Editorial

A Christian’s Call to Practice Media Literacy

How often do we see our fellow brothers and sisters in Christ on social media sharing shocking news articles with captions along the lines of  “something to think about … ” or “not sure what to believe in anymore”? Topics can vary, but the one thing in common is the bizarre and alarming headlines used to lure readers into clicking on the links.

When questioned about our ability to consume media critically, how confident are we that we will not contribute in spreading misinformation? Especially as Christians, how do we learn to appropriately engage with media in line with Scripture?
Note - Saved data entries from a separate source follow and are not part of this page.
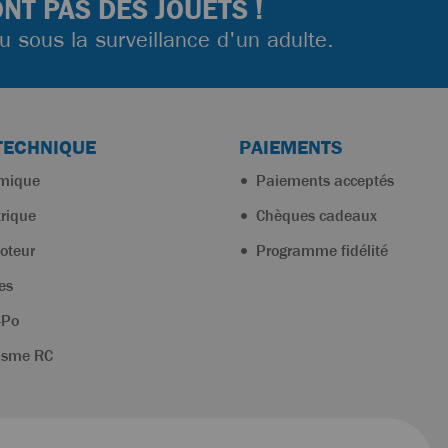
NT PAS DES JOUETS !
ou sous la surveillance d'un adulte.
TECHNIQUE
PAIEMENTS
rmique
Paiements acceptés
trique
Chèques cadeaux
oteur
Programme fidélité
es
-Po
isme RC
Oftentimes, people who grow up in religious households are told that media is evil. Parents do everything in their power to shelter their kids from using technology until they reach a certain age. However, by choosing to avoid it, we could potentially lose the opportunity to learn how to glorify God through the media we use. 

Although content that is not edifying to our minds—much less to our spirituality—is present in the media, God did not call us to live shielded from the world. In order to “prove all things” and “to hold fast that which is good,” as the Apostle Paul urges us in 1 Thessalonians 5:21, we must be able to discern and respond to the ever-changing culture that ebbs through media. This ability is known as media literacy, and Christians are called to practice it.

As misleading content keeps seeping through the cracks of social media, we are frequently consuming lies without even noticing. The amount of academic certificates we have hanging on our walls and the surplus of books sitting on our shelves are irrelevant. We all inevitably fall victim to fake news, abundant in this current era of technology, where information travels to all corners of the world with a single click.

According to a 2019 study conducted by the Pew Research Center, about 60% of U.S. adults who receive news through social media said they had shared false information. The study also found that an increasing number of Americans express concern for made-up news (50%), surpassing other issues like racism (40%) and climate change (46%). As lies dominate over facts on social media, we have a responsibility to speak truth. We are not called to a life full of deception, but being able to tell the truth apart from the lies is not an ability that we can master by ourselves. As John 16:13 states, “When the Spirit of truth comes, he will guide you into all the truth.” If we let the Holy Spirit guide us, we will encounter truth and reject deceit.

As we learn how to have a healthy relationship with media, we also must promote the habit of verifying the information we find online. Scripture confirms this responsibility: “Having put away falsehood, let each one of you speak the truth with his neighbor” (Ephesians 4:25).

Even if we see that truth is increasingly harder to find online, The Threefold Advocate challenges the JBU community to prove all things and to hold fast that which is good. Let’s use media as a way to promote the ultimate truth that is Jesus Christ (John 4:16), and to speak the truth to one another (Zechariah 8:16a).